The Afghan National Army (ANA) is in training (at a base built by Soviets and later used by Taliban) with mentors from the United States, Britain, France and the American for-profit contractor MPRI. Basic training for soldiers takes ten weeks, and each course turns out five battalions, or 6,000 men. Thirty percent of them will go on to two months of Advanced Combat Training. There's also a six-week training course for former mujahedeen who know how to fight--they beat the Soviet Union--but not as a unit, as American trainers think they should.

In July, the commander of the Kabul Military Training Center (KMTC) told me that more than 90,000 soldiers were ready for service, up from 68,000 a year earlier. (Though when US Marines entered Helmand Province on July 2, only about 600 ANA soldiers went with them.) Intensified training puts the ANA "approved end strength" of 134,000 soldiers within reach by December 2011, according to KMTC officials, but already the ANA is thinking ahead to 200,000 men or more. Here as in the ANP and the American military, the approved end strength is just a number on the way to something bigger.

And if that's not enough, the United States and the International Security Assistance Force (ISAF) set up an Afghan Public Protection Program, arming groups of young men in Wardak Province to bring "security" to their villages. Wardak parliamentarian Dr. Roshanak Wardak blasts the idea: "You want Pashtun boys to shoot their cousins? This is a strategy?" Based on the "Sons of Iraq" scheme in Iraq, the pilot project is meant to expand to other provinces.

Another scheme transplanted from Iraq calls for hiring thousands of armed tribal militiamen in eighteen southern provinces to provide "security" for the elections. They're promised permanent jobs in their home areas if they prove "effective." It's based on "the Awakening" in Iraq, a plan that paid Sunnis in Anbar Province to fight against Al Qaeda; and a whole new branch of government has been set up to run it. But this transplant too looks like a blunder. It's one thing to pit Iraqi Sunnis against foreign Al Qaeda fighters, and quite another to recruit Pashtuns to shoot their cousins for $150 a month.
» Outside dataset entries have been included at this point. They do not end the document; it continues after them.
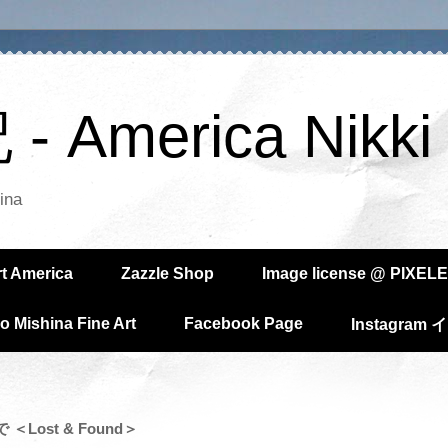
America Nikki
ina
rt America
Zazzle Shop
Image license @ PIXELE
o Mishina Fine Art
Facebook Page
Instagra
＜Lost & Found＞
All this training and recruiting reminded me of George W. Bush's promise about Iraq: "When they stand up, we'll stand down." So I went out to Bagram Air Base (originally built by the Soviets) to see if anybody is standing down yet. Instead, that other prominent for-profit contractor KBR is busy putting up bigger dormitories, more commodious showers, more permanent quarters. And immense vacant fields that appear to be at least as large as the existing base are being de-mined and cleared of debris in preparation for more construction. (Is this what's meant by "development" in Afghanistan?) As for the Detention Center to which many former residents of Guantánamo were transferred, that's been expanded too, but it's off limits to all but the Red Cross. "Never mind," a soldier told me. "The real action is at the FOBs"--Forward Operating Bases. "That's where the shit goes down. Out there."
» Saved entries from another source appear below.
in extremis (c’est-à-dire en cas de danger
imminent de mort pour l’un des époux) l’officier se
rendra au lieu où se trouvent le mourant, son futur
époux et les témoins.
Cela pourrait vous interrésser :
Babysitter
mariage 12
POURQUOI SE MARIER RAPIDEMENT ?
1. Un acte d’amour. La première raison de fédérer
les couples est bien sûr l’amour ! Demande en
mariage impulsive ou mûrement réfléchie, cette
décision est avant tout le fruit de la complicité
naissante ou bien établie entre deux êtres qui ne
To ignore history is never a good idea. Remember when US policy embraced Islamic fundamentalists as our natural allies (as a Christian nation) against godless communism? And where are they now? Out there--among the FOBs and the soldiers of the ANP and the ANA and the pseudo Sons of Iraq and the brand-new same-old militias and the Taliban. If the contest at the ballot box doesn't move the country to greater violence, all this "security" should do the trick.

It's too bad about Afghans though. Given half a chance, they'd vote for change and peace and reconciliation and no more soldiers.